Over the millennia, women have come to the conclusion, partially through feminism but mostly through common sense, that an exclusively male God who favors men above women is poppycock. Even women who love the Jewish, Islamic and Christian Gods want to help be priests and pastors, and are mostly prevented so by silly verses quoted mostly out of context by their male counterparts. Feminism and religion still have a long history of antagonism to overcome.

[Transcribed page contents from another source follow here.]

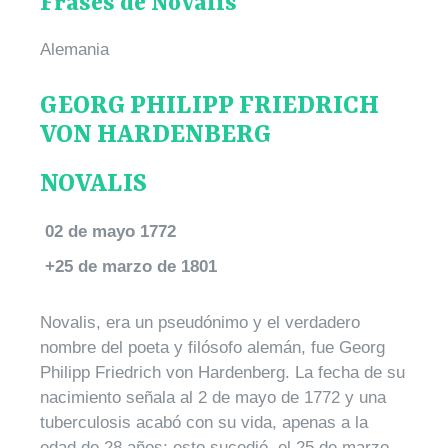
Frases de Novalis
Alemania
GEORG PHILIPP FRIEDRICH
VON HARDENBERG
NOVALIS
02 de mayo 1772
+25 de marzo de 1801
Novalis, era un pseudónimo y el verdadero
nombre del poeta y filósofo alemán, fue Georg
Philipp Friedrich von Hardenberg. La fecha de su
nacimiento señala al 2 de mayo de 1772 y una
tuberculosis acabó con su vida, apenas a la
edad de 28 años; esto sucedió, el 25 de marzo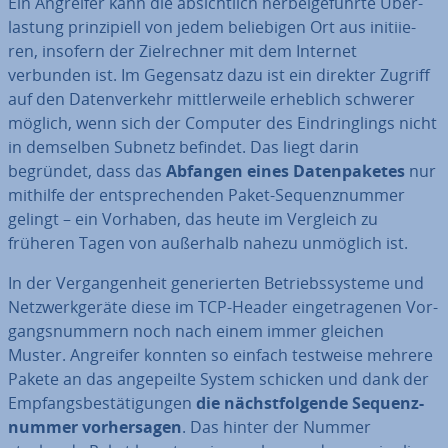
Ein Angreifer kann die ab­sicht­lich her­bei­ge­führ­te Über­
las­tung prin­zi­pi­ell von jedem be­lie­bi­gen Ort aus in­iti­ie­
ren, insofern der Ziel­rech­ner mit dem Internet
verbunden ist. Im Gegensatz dazu ist ein direkter Zugriff
auf den Da­ten­ver­kehr mitt­ler­wei­le erheblich schwerer
möglich, wenn sich der Computer des Ein­dring­lings nicht
in demselben Subnetz befindet. Das liegt darin
begründet, dass das
Abfangen eines Da­ten­pa­ke­tes
nur
mithilfe der ent­spre­chen­den Paket-Se­quenz­num­mer
gelingt – ein Vorhaben, das heute im Vergleich zu
früheren Tagen von außerhalb nahezu unmöglich ist.
In der Ver­gan­gen­heit ge­ne­rier­ten Be­triebs­sys­te­me und
Netz­werk­ge­rä­te diese im TCP-Header ein­ge­tra­ge­nen Vor­
gangs­num­mern noch nach einem immer gleichen
Muster. Angreifer konnten so einfach testweise mehrere
Pakete an das an­ge­peil­te System schicken und dank der
Emp­fangs­be­stä­ti­gun­gen
die nächst­fol­gen­de Se­quenz­
num­mer vor­her­sa­gen
. Das hinter der Nummer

In Hebrew legend, Eve was not the first wife of Adam. She was the second. The first wife was made of the same dust of Adam. But Lilith refused to lie down beneath Adam for sex – she wanted to be on top! Adam, not realizing the fun that could be had, instead chastised Lilith; and said that she had to lie beneath him because she was made of a lower kind of dust than he was. Lilith then spoke aloud the sacred name of God, rose in the air, and became the mistress of demons and dragons even unto this day.
Lilith was most likely a symbol for the female oriented Goddess religions, which venerated all females their power to give birth. In the 700s Before Common Era (BCE), the nation of Israel was captured and carted off as slaves time and time again. These conquering nations almost always worshipped Goddesses. And so any woman having power that cannot be controlled by a man was considered not only dangerous, but sinful.

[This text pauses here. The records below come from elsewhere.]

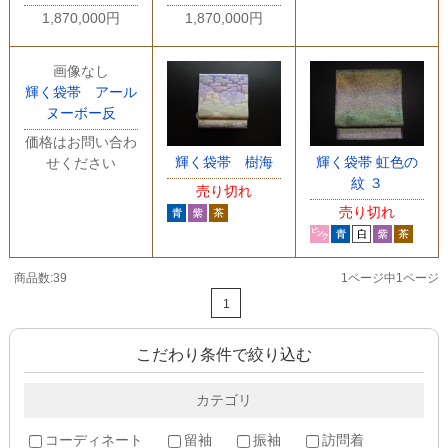
1,870,000円
1,870,000円
画像なし
輝く袋帯 アール
ヌーボー反
価格はお問い合わ
輝く袋帯 樹海
輝く袋帯 虹色の
せください
紋 ３
売り切れ
売り切れ
商品数:39
1ページ中1ページ
1
こだわり条件で絞り込む
カテゴリ
コーディネート
留袖
振袖
訪問着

In the Christian church, women are not allowed to make the final decision in home matters or to be priests, according to vitriolic letters written by the Apostle Paul, who clearly hated women. He was the one who wrote the famous phrase “Better to marry than to burn…” Women priests are still not allowed in the Catholic Church, despite the lack of any man to do the job.
Feminism and religion can work together for good if they see that anything having to do with a living spirituality must be flexible enough to serve the needs of the worshippers. Wicca, which worships both a God and a Goddess, is the fastest growing religion in America, even though it is not an organized religion by any means.
Some women swing the other way and only worship Goddesses and allow only women into their worship and ritual circles. The most famous of these is the Dianic Tradition of Witches, which worship Diana as the most powerful Deity in the pantheon. But this can lead to the same problem of reverse discrimination against men. Is it fair to judge men today solely on decisions made by their ancestors?
Feminism and religion need not fear each other. In order to help human beings understand themselves, they can work together to strike a balance that is beautiful and fair for everyone. Feminism and religion can go together, but only if men can accept this.